This ancientrail. Right now. Hard.

Imbolc                                                                         Waxing Moon Wanes

illnessChronic illnesses must have some similarity in their psychological impact. Maybe related to grieving. In the first days of a diagnosis there is confusion, distress, yet also relief that this thing has a name. Searching for a cure becomes a family enterprise, the internet glows red hot with old medical journal articles, new experimental this or that, group therapy by fellow sufferers. This serves to educate everyone, yet it also embeds the illness more and more firmly in daily life. There are no days or nights when the illness isn’t there. It hovers, even on good days or weeks, a known guest, but not a welcome one.

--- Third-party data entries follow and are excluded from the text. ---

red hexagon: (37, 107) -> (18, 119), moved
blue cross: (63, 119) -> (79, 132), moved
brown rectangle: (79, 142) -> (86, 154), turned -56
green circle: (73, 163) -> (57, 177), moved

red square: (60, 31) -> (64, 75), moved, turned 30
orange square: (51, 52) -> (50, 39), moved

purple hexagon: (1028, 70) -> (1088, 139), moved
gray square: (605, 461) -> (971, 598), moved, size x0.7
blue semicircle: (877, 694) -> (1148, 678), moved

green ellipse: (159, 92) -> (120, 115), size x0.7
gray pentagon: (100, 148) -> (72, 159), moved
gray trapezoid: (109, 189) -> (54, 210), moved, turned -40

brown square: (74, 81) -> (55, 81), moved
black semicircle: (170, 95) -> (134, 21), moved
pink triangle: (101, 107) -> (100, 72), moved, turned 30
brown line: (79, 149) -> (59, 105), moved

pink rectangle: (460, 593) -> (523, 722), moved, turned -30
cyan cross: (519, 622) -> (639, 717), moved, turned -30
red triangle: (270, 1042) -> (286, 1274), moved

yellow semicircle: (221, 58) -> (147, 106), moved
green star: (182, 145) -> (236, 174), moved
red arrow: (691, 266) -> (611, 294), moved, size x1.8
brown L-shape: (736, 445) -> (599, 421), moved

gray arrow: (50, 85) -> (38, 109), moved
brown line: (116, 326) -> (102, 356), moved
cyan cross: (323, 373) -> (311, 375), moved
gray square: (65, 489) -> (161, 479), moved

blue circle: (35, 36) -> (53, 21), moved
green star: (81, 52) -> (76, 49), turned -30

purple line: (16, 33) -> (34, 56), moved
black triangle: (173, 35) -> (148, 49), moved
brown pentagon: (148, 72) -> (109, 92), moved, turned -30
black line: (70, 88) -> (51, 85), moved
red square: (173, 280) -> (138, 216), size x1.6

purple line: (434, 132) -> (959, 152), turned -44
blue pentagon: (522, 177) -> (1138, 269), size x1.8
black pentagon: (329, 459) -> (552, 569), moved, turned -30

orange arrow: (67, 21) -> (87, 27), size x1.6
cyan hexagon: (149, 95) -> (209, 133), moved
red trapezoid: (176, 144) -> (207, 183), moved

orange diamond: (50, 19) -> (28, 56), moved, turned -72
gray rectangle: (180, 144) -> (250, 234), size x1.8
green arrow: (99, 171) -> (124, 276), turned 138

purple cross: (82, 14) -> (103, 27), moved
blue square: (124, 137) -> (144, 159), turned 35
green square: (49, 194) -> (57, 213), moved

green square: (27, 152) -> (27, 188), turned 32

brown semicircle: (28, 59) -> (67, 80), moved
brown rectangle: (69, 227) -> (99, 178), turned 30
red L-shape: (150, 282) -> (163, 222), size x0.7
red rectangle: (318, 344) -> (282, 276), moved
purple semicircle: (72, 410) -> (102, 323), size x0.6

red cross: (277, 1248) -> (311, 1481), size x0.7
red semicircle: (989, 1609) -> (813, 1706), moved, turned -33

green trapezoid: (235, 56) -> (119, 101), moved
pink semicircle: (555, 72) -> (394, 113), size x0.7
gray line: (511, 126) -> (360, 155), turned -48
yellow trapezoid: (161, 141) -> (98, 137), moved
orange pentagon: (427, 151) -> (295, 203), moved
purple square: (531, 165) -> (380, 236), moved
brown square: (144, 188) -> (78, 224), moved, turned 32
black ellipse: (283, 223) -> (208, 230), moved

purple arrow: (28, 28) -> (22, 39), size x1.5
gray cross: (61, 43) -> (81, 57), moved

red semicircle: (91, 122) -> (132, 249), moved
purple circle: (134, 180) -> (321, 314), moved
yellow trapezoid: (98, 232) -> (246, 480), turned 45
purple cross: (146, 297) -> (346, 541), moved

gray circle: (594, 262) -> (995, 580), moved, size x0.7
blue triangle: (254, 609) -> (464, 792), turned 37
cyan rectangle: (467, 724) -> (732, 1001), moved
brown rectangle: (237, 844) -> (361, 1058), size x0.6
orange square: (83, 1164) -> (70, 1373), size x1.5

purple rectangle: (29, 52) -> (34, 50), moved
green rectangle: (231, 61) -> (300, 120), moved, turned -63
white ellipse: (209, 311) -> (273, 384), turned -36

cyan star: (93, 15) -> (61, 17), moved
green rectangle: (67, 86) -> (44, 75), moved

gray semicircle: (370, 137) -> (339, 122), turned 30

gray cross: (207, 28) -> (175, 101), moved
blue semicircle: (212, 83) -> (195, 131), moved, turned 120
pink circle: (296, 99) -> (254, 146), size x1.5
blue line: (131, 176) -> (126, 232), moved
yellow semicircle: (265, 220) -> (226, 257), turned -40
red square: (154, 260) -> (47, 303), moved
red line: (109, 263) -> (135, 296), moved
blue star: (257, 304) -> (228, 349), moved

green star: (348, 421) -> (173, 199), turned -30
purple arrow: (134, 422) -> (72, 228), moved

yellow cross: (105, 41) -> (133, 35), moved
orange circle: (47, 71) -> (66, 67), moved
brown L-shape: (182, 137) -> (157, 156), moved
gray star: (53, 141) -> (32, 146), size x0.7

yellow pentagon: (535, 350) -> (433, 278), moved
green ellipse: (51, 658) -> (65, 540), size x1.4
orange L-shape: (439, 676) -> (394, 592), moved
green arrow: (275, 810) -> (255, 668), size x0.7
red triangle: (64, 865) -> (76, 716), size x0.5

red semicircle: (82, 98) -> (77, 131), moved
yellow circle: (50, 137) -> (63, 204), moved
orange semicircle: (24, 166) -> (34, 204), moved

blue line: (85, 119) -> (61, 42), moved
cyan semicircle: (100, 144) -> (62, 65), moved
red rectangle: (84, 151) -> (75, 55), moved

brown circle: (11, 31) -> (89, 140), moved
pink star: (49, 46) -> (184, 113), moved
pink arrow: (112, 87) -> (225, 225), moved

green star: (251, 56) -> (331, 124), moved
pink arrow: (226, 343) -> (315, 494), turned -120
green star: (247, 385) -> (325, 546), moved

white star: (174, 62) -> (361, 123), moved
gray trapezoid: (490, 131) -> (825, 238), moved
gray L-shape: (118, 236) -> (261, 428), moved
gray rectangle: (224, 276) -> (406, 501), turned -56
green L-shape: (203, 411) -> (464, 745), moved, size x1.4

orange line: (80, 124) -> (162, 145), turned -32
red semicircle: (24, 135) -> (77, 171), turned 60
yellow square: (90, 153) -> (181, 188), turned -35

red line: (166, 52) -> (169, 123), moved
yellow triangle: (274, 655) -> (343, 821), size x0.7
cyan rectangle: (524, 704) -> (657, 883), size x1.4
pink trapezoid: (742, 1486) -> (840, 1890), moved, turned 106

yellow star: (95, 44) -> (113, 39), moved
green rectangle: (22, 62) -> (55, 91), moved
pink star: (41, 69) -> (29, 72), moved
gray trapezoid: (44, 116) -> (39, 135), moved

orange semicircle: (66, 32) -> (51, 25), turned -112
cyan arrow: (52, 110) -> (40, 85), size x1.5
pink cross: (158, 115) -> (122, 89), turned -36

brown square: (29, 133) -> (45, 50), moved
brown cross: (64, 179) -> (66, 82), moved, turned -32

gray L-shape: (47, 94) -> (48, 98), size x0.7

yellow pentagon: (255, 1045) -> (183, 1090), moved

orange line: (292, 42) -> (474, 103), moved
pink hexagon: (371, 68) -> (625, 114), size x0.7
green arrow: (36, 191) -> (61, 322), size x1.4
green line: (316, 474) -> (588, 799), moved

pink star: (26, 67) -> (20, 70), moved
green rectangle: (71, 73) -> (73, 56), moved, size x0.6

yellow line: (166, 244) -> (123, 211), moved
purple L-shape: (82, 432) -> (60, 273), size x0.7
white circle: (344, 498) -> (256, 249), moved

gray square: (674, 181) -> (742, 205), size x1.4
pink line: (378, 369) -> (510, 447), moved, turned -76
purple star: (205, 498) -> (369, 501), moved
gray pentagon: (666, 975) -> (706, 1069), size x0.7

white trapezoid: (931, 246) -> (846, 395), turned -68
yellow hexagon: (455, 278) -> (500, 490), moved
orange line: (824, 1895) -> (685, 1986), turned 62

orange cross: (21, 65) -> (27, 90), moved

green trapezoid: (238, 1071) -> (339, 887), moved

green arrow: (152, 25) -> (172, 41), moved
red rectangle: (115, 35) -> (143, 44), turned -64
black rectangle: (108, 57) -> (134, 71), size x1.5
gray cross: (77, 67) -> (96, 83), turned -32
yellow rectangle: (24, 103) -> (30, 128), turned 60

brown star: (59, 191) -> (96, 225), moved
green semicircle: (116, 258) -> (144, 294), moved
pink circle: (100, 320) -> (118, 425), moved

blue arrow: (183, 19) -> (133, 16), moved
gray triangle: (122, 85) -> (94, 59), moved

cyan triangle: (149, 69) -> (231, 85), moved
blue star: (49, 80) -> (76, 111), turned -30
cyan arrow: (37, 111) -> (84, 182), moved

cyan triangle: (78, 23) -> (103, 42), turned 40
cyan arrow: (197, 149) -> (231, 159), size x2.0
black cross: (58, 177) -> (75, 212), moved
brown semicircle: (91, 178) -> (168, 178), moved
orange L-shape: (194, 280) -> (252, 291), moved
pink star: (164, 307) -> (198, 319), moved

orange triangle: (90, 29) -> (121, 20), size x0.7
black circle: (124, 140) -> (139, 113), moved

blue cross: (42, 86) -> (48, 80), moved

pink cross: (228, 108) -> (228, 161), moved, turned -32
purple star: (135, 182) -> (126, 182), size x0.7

Small victories: a good day, a promising new drug, another imaging study, a procedure, surgery. Yet the illness remains. Perhaps attenuated for a bit. Perhaps not. Often there are cycles to the disease in which it extracts maximum discomfort only to relent and calm down for a bit.

An unspoken conclusion may arise. This is forever. He’s never going to get better. Will this uninvited guest kill him? Stratagems come and go. Certain foods. Nap schedules. Walks. Getting out. Staying in. The internet goes cold, having coughed up what it could and added little, showing the vast abyss between knowledge and useful information.

Perhaps a detente occurs. Everybody does their part. No big improvements, but no big backward steps either. The illness sits down to breakfast with everybody, goes to the grocery store, snores at night.

illnessThis is not the end. The armistice finally crumbles under a sudden resurgence of symptoms. Or, new ones. Or, the failure of a remedy. Despair. Perhaps depression. Maybe it is forever. I just thought that in a moment of exhaustion, but what if it’s true?

Each iteration of this cycle increases the psychological pressure on the afflicted and their caregivers, their loved ones.

You see, we expect problems to have solutions. Sure, there can be some unpleasantness, we know that. For sure. But somewhere in the world of helpers is the one who can fix this. Make it go away. Let us go back to life as it was before. If we can recall what that was like.

Hollywood happy endings may have been imprinted on our neurons, at least here in the U.S., but life knows better. Sure, there is my friend with ovarian cancer, stage 4b, who responded so well to chemo and successful surgery that her doctor is now talking cure. Yes, these instances do occur. When we hear about them, they raise our hope. Maybe. Just maybe.

bitter or betterBetter to suspend hope for results. Better to stay with the day-to-day. Better to focus on spirituality, on matters of the soul. Why this latter in the time of Christopher Hitchens and Richard Dawkins, flat earth atheists? Because the one thing illness does not touch is our soul, that part of us that links us to the eternal, to the cosmos, to the ongoingness of things.

In our inner world we are not ill, the illness rages in the blood stream, the brain, the heart, the gut, the muscles, but we have our sanctuary where our soul lives on. If we allow the illness to corrupt our soul, to plummet us into despair, then we will be finished. If the illness itself is intractable, and even if it’s not, the souls journey goes on, traveling the ancientrail you have been on since birth. The illness is part of the journey. But only part of the journey.

We are the end of a cycle on Shadow Mountain. Some symptoms have been vanquished, others not. Kate’s continuing misery has taken a brutal toll on her and has been tough for me, too. As I’ve written numerous times over the last couple of weeks, I don’t know where we are. I don’t know what’s next.

I’m finding practices designed to undergird my gratefulness, my joy, my equanimity have their limits. When I’m sick, as I have been since last Wednesday, they seem to slip away, leaving with me only the emotional fragments of my life, many of them painful. I refuse to stay in this place. What I do now is my choice. What do I need to choose?